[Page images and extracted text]
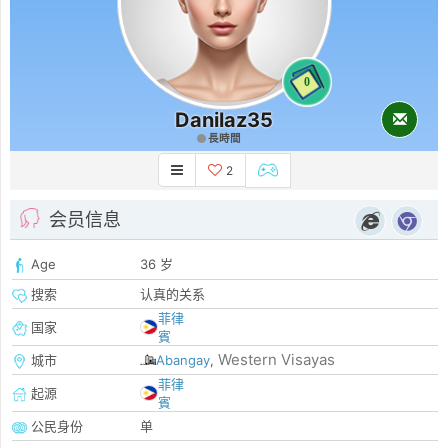
0
Danilaz35
長時間
2
会员信息
Age
36 岁
搜索
认真的关系
菲律
国家
賓
Western Visayas
城市
Abangay
,
菲律
起源
賓
公民身份
单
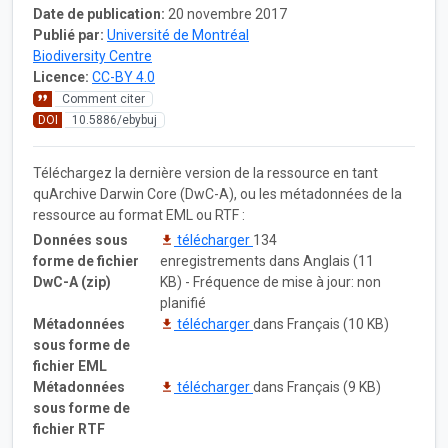
Date de publication:
20 novembre 2017
Publié par:
Université de Montréal
Biodiversity Centre
Licence:
CC-BY 4.0
Comment citer
DOI
10.5886/ebybuj
Téléchargez la dernière version de la ressource en tant
quArchive Darwin Core (DwC-A), ou les métadonnées de la
ressource au format EML ou RTF :
Données sous
télécharger
134
forme de fichier
enregistrements dans Anglais (11
DwC-A (zip)
KB) - Fréquence de mise à jour: non
planifié
Métadonnées
télécharger
dans Français (10 KB)
sous forme de
fichier EML
Métadonnées
télécharger
dans Français (9 KB)
sous forme de
fichier RTF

AIM OF THE TASK:
Copy only the part of the records that runs from the first line to the line with "quArchive Darwin Core", ends included, leaving pictures out.

RESULT OF THE TASK:
0
Danilaz35
長時間
2
会员信息
Age
36 岁
搜索
认真的关系
菲律
国家
賓
Western Visayas
城市
Abangay
,
菲律
起源
賓
公民身份
单
Date de publication:
20 novembre 2017
Publié par:
Université de Montréal
Biodiversity Centre
Licence:
CC-BY 4.0
Comment citer
DOI
10.5886/ebybuj
Téléchargez la dernière version de la ressource en tant
quArchive Darwin Core (DwC-A), ou les métadonnées de la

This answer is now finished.